START DATASET EXCERPTS

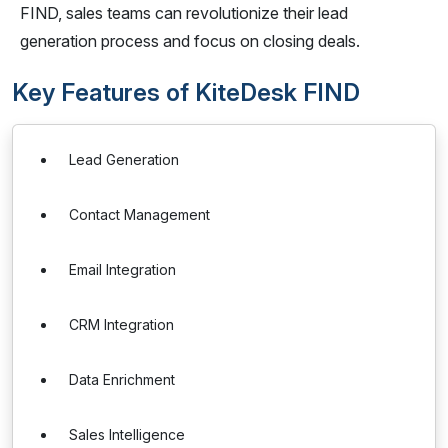
FIND, sales teams can revolutionize their lead
generation process and focus on closing deals.
Key Features of KiteDesk FIND
Lead Generation
Contact Management
Email Integration
CRM Integration
Data Enrichment
Sales Intelligence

END DATASET EXCERPTS

_REQUIREMENT:_ Your answer must be the line holding "Contact Management" and every later line of the entries above, written out exactly, and nothing else.

_OUTPUT BELOW:_
Contact Management
Email Integration
CRM Integration
Data Enrichment
Sales Intelligence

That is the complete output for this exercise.